INPUT FOR THIS TASK ->
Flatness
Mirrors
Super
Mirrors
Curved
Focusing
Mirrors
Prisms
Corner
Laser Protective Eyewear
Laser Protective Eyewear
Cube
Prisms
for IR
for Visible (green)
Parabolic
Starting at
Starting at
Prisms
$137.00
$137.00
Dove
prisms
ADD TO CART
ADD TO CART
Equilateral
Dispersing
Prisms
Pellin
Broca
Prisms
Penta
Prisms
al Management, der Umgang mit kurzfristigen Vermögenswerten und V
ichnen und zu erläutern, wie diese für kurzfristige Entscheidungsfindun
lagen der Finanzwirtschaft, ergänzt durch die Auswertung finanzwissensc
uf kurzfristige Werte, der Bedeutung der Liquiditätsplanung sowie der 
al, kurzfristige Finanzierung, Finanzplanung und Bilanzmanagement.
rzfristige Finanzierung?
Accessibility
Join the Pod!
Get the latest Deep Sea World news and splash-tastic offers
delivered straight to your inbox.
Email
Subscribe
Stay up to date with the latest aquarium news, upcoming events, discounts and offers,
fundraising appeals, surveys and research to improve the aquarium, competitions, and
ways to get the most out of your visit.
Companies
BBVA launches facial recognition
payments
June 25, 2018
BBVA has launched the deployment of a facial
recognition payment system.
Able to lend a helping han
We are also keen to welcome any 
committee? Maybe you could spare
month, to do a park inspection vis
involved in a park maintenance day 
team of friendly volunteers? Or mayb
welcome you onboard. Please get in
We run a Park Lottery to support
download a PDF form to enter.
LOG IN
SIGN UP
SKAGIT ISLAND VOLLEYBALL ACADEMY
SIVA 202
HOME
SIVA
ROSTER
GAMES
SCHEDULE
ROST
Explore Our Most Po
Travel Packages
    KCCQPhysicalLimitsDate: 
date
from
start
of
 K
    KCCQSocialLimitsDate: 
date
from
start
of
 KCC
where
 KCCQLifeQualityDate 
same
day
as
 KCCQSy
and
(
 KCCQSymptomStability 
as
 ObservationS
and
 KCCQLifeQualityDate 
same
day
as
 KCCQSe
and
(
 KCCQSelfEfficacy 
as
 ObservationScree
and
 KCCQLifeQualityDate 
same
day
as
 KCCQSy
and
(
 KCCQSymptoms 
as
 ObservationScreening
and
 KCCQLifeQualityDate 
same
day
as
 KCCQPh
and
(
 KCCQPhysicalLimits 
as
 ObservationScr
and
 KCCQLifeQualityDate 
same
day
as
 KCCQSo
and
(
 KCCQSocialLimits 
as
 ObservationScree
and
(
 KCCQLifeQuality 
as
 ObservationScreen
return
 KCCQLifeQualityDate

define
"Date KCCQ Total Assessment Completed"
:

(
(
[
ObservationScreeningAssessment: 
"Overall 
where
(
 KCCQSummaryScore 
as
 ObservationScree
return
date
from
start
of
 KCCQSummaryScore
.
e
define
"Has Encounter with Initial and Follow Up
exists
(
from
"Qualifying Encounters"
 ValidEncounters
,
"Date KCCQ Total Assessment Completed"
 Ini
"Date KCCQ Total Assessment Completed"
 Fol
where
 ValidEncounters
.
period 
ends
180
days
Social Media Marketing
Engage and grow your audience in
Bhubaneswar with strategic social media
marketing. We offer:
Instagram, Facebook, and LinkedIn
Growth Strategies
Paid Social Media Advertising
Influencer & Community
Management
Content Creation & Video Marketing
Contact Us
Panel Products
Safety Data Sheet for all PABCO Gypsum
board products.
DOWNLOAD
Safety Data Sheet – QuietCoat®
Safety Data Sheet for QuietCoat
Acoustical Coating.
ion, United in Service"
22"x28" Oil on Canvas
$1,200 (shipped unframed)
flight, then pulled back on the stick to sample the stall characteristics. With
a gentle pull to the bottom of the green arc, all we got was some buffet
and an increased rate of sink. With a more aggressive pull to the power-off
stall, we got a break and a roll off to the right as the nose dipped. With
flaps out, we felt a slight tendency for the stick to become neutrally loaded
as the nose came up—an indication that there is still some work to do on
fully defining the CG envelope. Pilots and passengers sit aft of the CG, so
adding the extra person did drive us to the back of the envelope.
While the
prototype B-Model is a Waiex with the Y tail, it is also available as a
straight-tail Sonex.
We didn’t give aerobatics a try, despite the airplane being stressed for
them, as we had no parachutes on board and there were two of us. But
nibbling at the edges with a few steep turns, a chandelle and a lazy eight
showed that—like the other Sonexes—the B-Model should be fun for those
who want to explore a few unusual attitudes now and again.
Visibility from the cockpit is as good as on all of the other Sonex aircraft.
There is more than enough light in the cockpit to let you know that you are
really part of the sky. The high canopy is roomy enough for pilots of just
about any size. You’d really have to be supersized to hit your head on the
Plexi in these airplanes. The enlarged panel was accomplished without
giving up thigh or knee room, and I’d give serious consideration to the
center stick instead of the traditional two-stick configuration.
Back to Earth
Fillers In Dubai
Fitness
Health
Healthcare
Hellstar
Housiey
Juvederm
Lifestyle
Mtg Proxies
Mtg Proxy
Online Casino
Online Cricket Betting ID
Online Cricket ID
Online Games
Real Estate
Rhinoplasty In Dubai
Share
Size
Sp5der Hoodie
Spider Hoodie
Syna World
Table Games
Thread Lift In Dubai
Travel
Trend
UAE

WHAT IS REQUIRED ->
How many lines of the material hold the string "really"? Answer with the number only.

RESPONSE FOR THIS EXERCISE ->
2